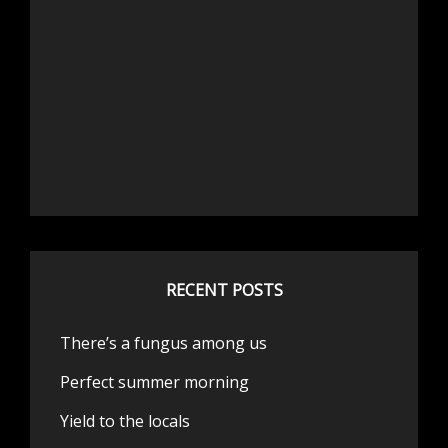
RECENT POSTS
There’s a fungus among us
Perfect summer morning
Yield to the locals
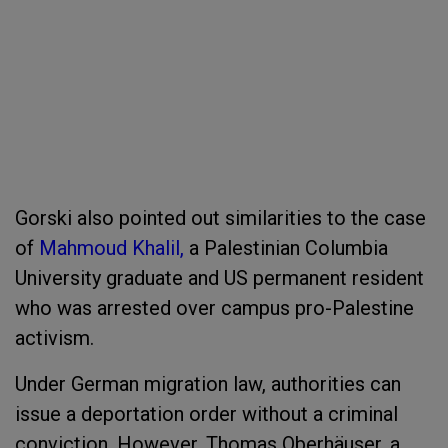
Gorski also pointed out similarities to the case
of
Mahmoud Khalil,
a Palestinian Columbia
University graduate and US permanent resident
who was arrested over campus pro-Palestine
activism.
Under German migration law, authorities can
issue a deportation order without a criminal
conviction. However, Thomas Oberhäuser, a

* * *

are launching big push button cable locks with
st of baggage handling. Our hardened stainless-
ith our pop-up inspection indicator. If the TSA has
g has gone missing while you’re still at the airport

Work task
From the data above, output exactly the lines between the one containing "Gorski also pointed" and the one containing "issue a deportation order without a criminal", counting both of them.

Answer below
Gorski also pointed out similarities to the case
of
Mahmoud Khalil,
a Palestinian Columbia
University graduate and US permanent resident
who was arrested over campus pro-Palestine
activism.
Under German migration law, authorities can
issue a deportation order without a criminal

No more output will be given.